Demikian pula nahi munkar yang dilakukan para shahabat ketika itu, juga masih dalam bentuk lisan. Sebagai misal, apa yang dilakukan oleh al-Hurr bin Qais, ketika ia mengantarkan saudaranya yang bernama Uyainah untuk menghadap Umar ra, maka Uyainah memarahi Umar dengan mengatakan, “Demi Allah, Kau tidak memberi jazil kepada kami, dan kau tidak adil di dalam memerintah”. Mendengar kata-kata itu Umar marah dan hendak memukul Uyainah, tetapi Qais melarangnya dengan membaca ayat, wa’mur bil ‘urfi wa a’ridl ‘anil jahilin. Kata Qais, “Biarkanlah, orang ini termasuk jahil”.(Ibnu Atsir:471-472)
Dengan latar belakang yang berbeda antara masa Khulafa’ Rasyidun dengan Khilafah Bani Umayyah, maka sikap para shahabat di dalam melaksanakan amar ma’ruf dan nahi munkar pun terdapat perbedaan. Bahkan di masa Khulafa’ Rasyidun sendiri terdapat cara yang berbeda pada sikap shahabat di dalam melakukan amar ma’ruf nahi munkar. Utsman meninggal karena terbunuh, lalu naiklah Ali bin Abi Thalib. Upaya mendorong Ali agar segera menyelesaikan kasus pembunuhan Utsman ini dilakukan dengan penyikapan yang berlain-lainan. Aisyah, Zubeir, dan Thalhah telah bersiap-siap mengangkat senjata untuk mendorong Ali, meskipun akhirnya perang itu tidak jadi. Demikian pula Mu’awiyah, meskipun tampaknya lebih kental latar belakang politisnya ia dengan mengatasnamakan menuntut segera diselesaikannya kasus pembunuhan Utsman mengangkat senjata melawan ‘Ali.  Peperangan Ali melawan Mu’awiyah berakhir perdamaian ditandai dengan turunnya Ali dan naiknya Mu’awiyah sebagai khalifah. Peristiwa ini merupakan akhir dari orde khilafah rasyidah menuju khilafah dengan sistem kerajaan.
Menjelang wafatnya Mu’awiyah, beliau membai’at Yazid, putera beliau, untuk menjadi khalifah penggantinya. Menyaksikan pola pergantian semacam ini kaum muslimin sesungguhnya kecewa, sebab saat itu telah disepakati agar khalifah setelah Mu’awiyyah diangkat melalui pemilihan. Setidaknya perjanjian itu pernah dilakukan antara Mu’awiyah dengan Hasan bin Ali. Selain itu, sistem putera mahkota dalam kekhilafahan Islam tidak dikenal. An-Nabhani menerangkan, “ Sistem putra mahkota adalah sistem munkar dalam pandangan sistem Islam, serta amat bertentangan dengan sistem Islam” (1997,110). Karena kemungkaran yang dilakukan oleh Mu’awiyah dan Yazid inilah kemudian terjadilah peperangan yang cukup hebat. Perang yang cenderung paling murni dalam rangka amar ma’ruf nahi munkar adalah yang dilakukan oleh Abdullah bin Zubeir bin Awwam.

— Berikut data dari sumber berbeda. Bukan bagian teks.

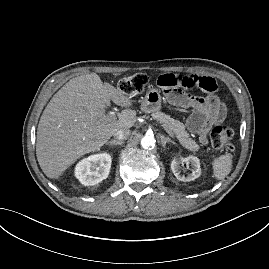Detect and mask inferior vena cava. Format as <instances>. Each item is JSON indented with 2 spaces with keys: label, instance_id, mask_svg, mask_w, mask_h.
<instances>
[{
  "label": "inferior vena cava",
  "instance_id": "obj_1",
  "mask_svg": "<svg viewBox=\"0 0 269 269\" xmlns=\"http://www.w3.org/2000/svg\"><path fill=\"white\" fill-rule=\"evenodd\" d=\"M130 135V130L127 128L119 129L114 133V137L117 140H124Z\"/></svg>",
  "mask_w": 269,
  "mask_h": 269
}]
</instances>
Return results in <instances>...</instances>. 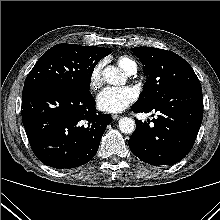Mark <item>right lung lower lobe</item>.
I'll return each instance as SVG.
<instances>
[{"instance_id": "98d812e1", "label": "right lung lower lobe", "mask_w": 220, "mask_h": 220, "mask_svg": "<svg viewBox=\"0 0 220 220\" xmlns=\"http://www.w3.org/2000/svg\"><path fill=\"white\" fill-rule=\"evenodd\" d=\"M21 113L36 157L59 169L89 162L111 122L110 114L96 112L89 91L54 84L24 86Z\"/></svg>"}]
</instances>
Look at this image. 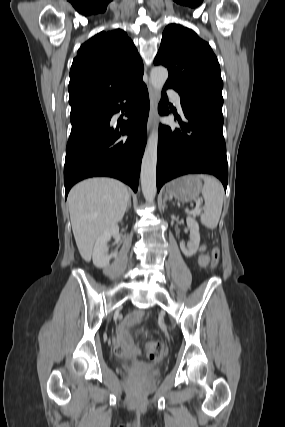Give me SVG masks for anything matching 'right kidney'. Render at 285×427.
Returning <instances> with one entry per match:
<instances>
[{
    "label": "right kidney",
    "mask_w": 285,
    "mask_h": 427,
    "mask_svg": "<svg viewBox=\"0 0 285 427\" xmlns=\"http://www.w3.org/2000/svg\"><path fill=\"white\" fill-rule=\"evenodd\" d=\"M119 233V228L117 225L110 227L107 231L103 232L96 240L92 259L93 264L97 268H106L109 266V261L111 258L117 257V252L107 255L105 253L107 243L111 236L117 235Z\"/></svg>",
    "instance_id": "obj_1"
}]
</instances>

Berdasarkan catatan sejarah di atas terlihat bahwa para shahabat di dalam melaksanakan amar ma’ruf nahi munkar sangat cermat. Langkah pertama yang mereka lakukan adalah mengajarkan ilmu terlebih dahulu kepada orang yang melakukan kemunkaran karena ketidaktahuannya. Bentuk ini bisa dilakukan dengan pengajaran, diskusi ataupun bermusyawarah. Tetapi apabila pelakuknya sudah mengetahui, maka yang dilakukan adalah memberikan peringatan lisan, baik secara halus maupun keras. Namun apabila suara lisan sudah sia-sia meskipun berteriak sekeras-kerasnya, maka mereka menghimpun kekuatan untuk memberikan peringatan, atau bahkan menumpas kemungkaran dengan kekuatan. Mengangkat senjata ini hanya berlaku untuk nahi munkar, sebab mengangkat senjata dalam amar ma’ruf justru akan membawa kemadharatan yang seharusnya dihindari.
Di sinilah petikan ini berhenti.